Exercise =>
The task calls for each line of the records below in which the word "utca" appears.

Material for this exercise =>
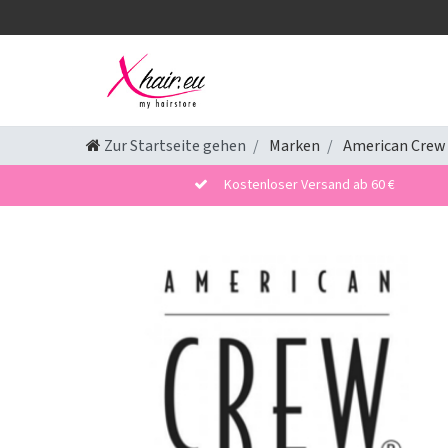
Zur Startseite gehen
Marken
American Crew
Kostenloser Versand ab 60 €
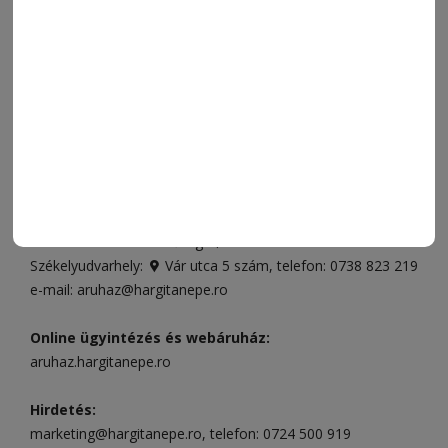
IMPRESSZUM
VIDEÓ
MÉDIAAJÁNLAT
FÓRUM
JÁTÉKSZABÁLYZAT
ELÉRHETŐSÉGEK
Ügyfélszolgálat (apróhirdetések, előfizetések)
Csíkszereda üzlet:
Csíki Mozi épülete
, telefon:
0728 001
496
Csíkszereda szerkesztőség:
Márton Áron utca 21. szám
Székelyudvarhely:
Vár utca 5 szám
, telefon:
0738 823 219
e-mail:
aruhaz@hargitanepe.ro
Online ügyintézés és webáruház:
aruhaz.hargitanepe.ro
Hirdetés:
marketing@hargitanepe.ro
, telefon:
0724 500 919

Response to the exercise =>
Márton Áron utca 21. szám
Vár utca 5 szám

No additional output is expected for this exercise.